Kelompok ini juga menegaskan sikap mendukung penguatan lembaga KPK untuk memberantas korupsi karena penyakit ini sudah mengakar.
"Kami berdiri di depan KPK, karena bagi kita semua hanya ada dua pilihan; berkawan atau melawan koruptor. Dan kami berdiri di depan KPK ini untuk bersama-sama melawan koruptor," kata perwakilan kelompok.
Mereka menuding sebagian anggota DPR tidak berpihak kepada pemberantasan korupsi.
"Gedung DPR sebagai rumah wakil rakyat yang seharusnya memperjuangkan nasib rakyat, hanya isapan jempol. Tugasnya membuat undang-undang, anggaran dan pengawasan, ujung-ujungnya untuk konglomerat dan koruptor," katanya.
Usulan hak angket ini tercetus saat KPK melakukan Rapat Dengar Pendapat dengan Komisi III pada Rabu (19/4/2017) dini hari karena KPK menolak untuk membuka rekaman pemeriksaan mantan anggota Komisi II dari fraksi Partai Hanura Miryam S. Haryani di luar persidangan terkait kasus KTP elektronik.
Pada sidang dugaan korupsi e-KTP pada 30 Maret 2017, penyidik KPK yang menangani kasus tersebut yaitu Novel Baswedan mengatakan bahwa Miryam ditekan oleh sejumlah anggota Komisi III untuk tidak mengakui fakta-fakta menerima dan membagikan uang dalam penganggaran e-KTP.
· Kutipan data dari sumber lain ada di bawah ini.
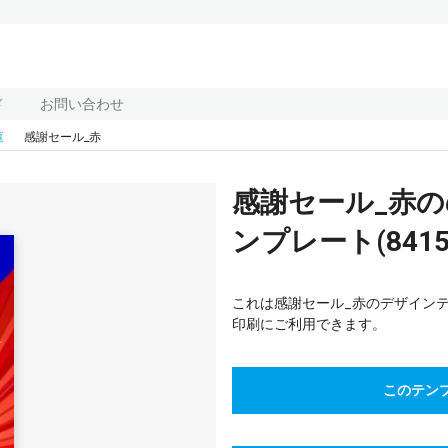
ド
お問い合わせ
覧
感謝セール_赤
感謝セール_赤
ンプレート(8415
これは感謝セール_赤のデザイン
印刷にご利用できます。
このテン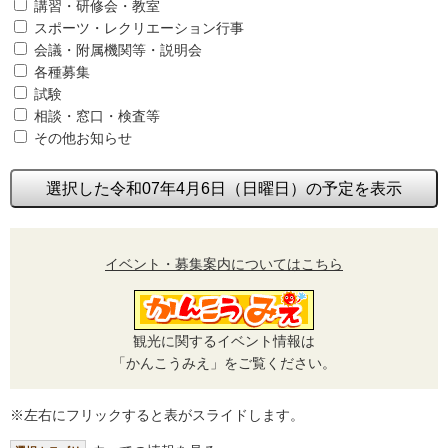
講習・研修会・教室
スポーツ・レクリエーション行事
会議・附属機関等・説明会
各種募集
試験
相談・窓口・検査等
その他お知らせ
選択した令和07年4月6日（日曜日）の予定を表示
イベント・募集案内についてはこちら
観光に関するイベント情報は
「かんこうみえ」をご覧ください。
※左右にフリックすると表がスライドします。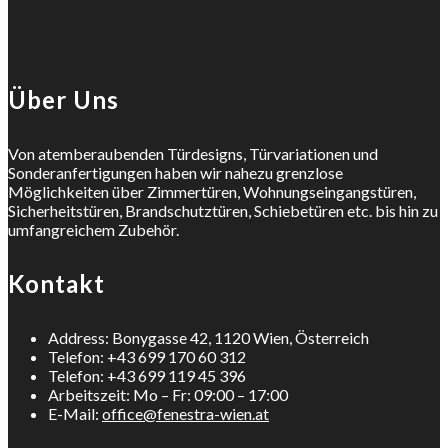
Über Uns
Von atemberaubenden Türdesigns, Türvariationen und
Sonderanfertigungen haben wir nahezu grenzlose
Möglichkeiten über Zimmertüren, Wohnungseingangstüren,
Sicherheitstüren, Brandschutztüren, Schiebetüren etc. bis hin zu
umfangreichem Zubehör.
Kontakt
Address: Bonygasse 42, 1120 Wien, Österreich
Telefon: +43 699 170 60 312
Telefon: +43 699 119 45 396
Arbeitszeit: Mo – Fr: 09:00 – 17:00
E-Mail:
office@fenestra-wien.at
Nama-nama anggota Komisi III itu, menurut Novel, adalah Ketua Komisi III dari fraksi Golkar Bambang Soesatyo, Wakil Ketua Komisi III dari fraksi Gerindra Desmond Junaidi Mahesa, anggota Komisi III dari Fraksi Partai Hanura, Sarifuddin Suding, anggota Komisi III dari Fraksi PDI Perjuangan Masinton Pasaribu dan satu orang lagi yang Novel lupa.